Data Extractor / Web Data Miner We are building next generation intelligent web search applications. We are looking for a brilliant software engineer with strong expertise in text mining, information extraction, information retrieval and natural language processing to help us build a product database that will allow us to dominate the "long tail" of products. - Responsible finding practical and innovative ways to extract product information from a variety of unstructured sources.
- Hands on implementation of data extraction.
- Develop tools and processes for web data mining: from web and off-line sources, identify topics, classify/cluster, extract named entities.
- Find little known "off the beaten path" products on little known "out of the way" websites.
- Work with our team to deliver the best possible experience for our users.
- Experience in information extraction and integration. Harvesting and extracting information from structured and unstructured data.

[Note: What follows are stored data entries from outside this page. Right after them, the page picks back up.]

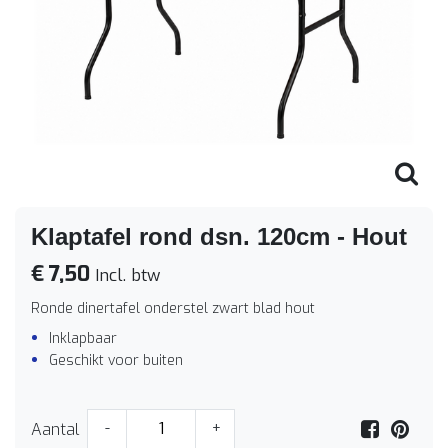
Klaptafel rond dsn. 120cm - Hout
€ 7,50
Incl. btw
Ronde dinertafel onderstel zwart blad hout
Inklapbaar
Geschikt voor buiten
Aantal
-
+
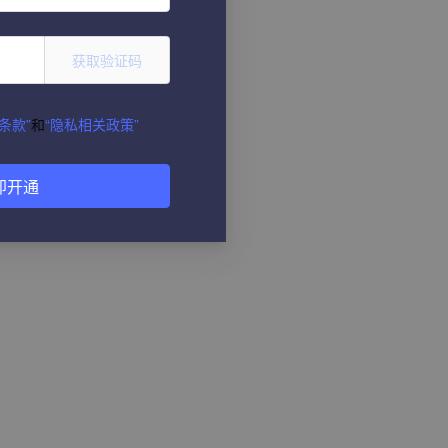
获取验证码
条款”
和
“隐私相关政策”
即开通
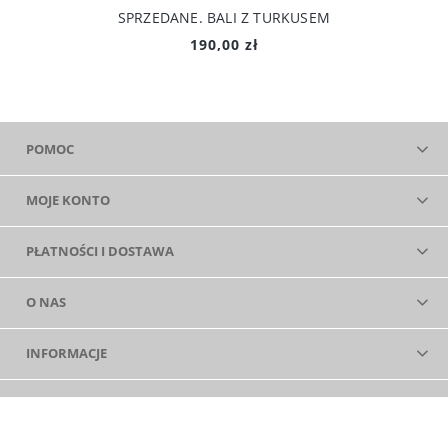
SPRZEDANE. BALI Z TURKUSEM
190,00 zł
POMOC
MOJE KONTO
PŁATNOŚCI I DOSTAWA
O NAS
INFORMACJE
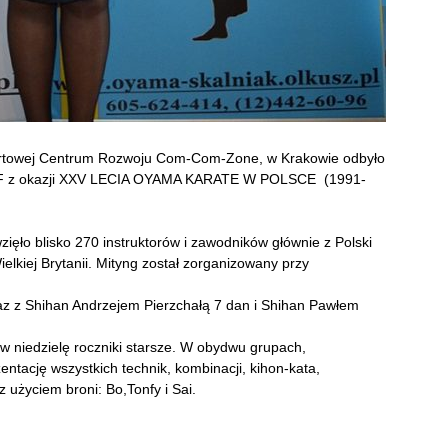
portowej Centrum Rozwoju Com-Com-Zone, w Krakowie odbyło
KF z okazji XXV LECIA OYAMA KARATE W POLSCE (1991-
ęło blisko 270 instruktorów i zawodników głównie z Polski
ielkiej Brytanii. Mityng został zorganizowany przy
z z Shihan Andrzejem Pierzchałą 7 dan i Shihan Pawłem
w niedzielę roczniki starsze. W obydwu grupach,
ntację wszystkich technik, kombinacji, kihon-kata,
użyciem broni: Bo,Tonfy i Sai.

- Familiar with statistical methods for data analysis, such as PMI, HMM, Naive Bayes, etc.
- Experience in machine learning algorithms related to search and personalization, large scale web clustering, classification and summarization.
- Experience in large scale crawling, deep web crawling, knowledge of tools like Nutch, Hadoop.

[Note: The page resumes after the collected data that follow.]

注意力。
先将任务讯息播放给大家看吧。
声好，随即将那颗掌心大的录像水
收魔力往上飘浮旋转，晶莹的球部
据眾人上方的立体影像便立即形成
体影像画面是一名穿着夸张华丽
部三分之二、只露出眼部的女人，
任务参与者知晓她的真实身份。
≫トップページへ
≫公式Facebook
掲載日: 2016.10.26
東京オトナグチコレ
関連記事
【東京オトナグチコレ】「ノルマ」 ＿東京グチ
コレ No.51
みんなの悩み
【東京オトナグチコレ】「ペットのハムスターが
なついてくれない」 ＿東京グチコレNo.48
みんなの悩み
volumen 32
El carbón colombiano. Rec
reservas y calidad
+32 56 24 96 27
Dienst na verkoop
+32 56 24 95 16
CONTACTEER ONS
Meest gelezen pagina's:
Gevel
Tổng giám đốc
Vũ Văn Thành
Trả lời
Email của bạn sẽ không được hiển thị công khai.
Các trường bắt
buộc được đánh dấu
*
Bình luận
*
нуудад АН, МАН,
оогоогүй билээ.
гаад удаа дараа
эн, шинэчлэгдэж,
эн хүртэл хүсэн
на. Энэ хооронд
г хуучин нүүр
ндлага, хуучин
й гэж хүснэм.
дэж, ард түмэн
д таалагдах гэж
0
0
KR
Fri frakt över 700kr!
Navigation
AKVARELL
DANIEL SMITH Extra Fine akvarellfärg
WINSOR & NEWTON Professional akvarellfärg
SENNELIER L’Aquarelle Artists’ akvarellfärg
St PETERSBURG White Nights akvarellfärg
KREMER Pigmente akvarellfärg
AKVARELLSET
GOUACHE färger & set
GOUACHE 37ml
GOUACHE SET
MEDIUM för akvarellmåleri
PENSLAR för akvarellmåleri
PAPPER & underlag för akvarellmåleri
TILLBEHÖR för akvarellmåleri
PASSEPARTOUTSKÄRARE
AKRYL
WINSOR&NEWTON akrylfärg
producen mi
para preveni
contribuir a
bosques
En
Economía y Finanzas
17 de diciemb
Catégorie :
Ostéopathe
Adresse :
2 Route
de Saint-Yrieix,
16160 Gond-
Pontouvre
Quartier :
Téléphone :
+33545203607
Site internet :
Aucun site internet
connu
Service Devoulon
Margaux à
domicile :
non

- 5+ years experience in Java development, strong programming skills.
- Experience in large scale recommendation system, content-based recommendation and collaborative filtering.
- Expert knowledge of relational database, performance tuning of large-scale databases or large-scale file stores, and experience in MySQL is preferred.
- Experience in test-driven and agile software development.
- Feel comfortable with fast-paced development in the environment of small startup.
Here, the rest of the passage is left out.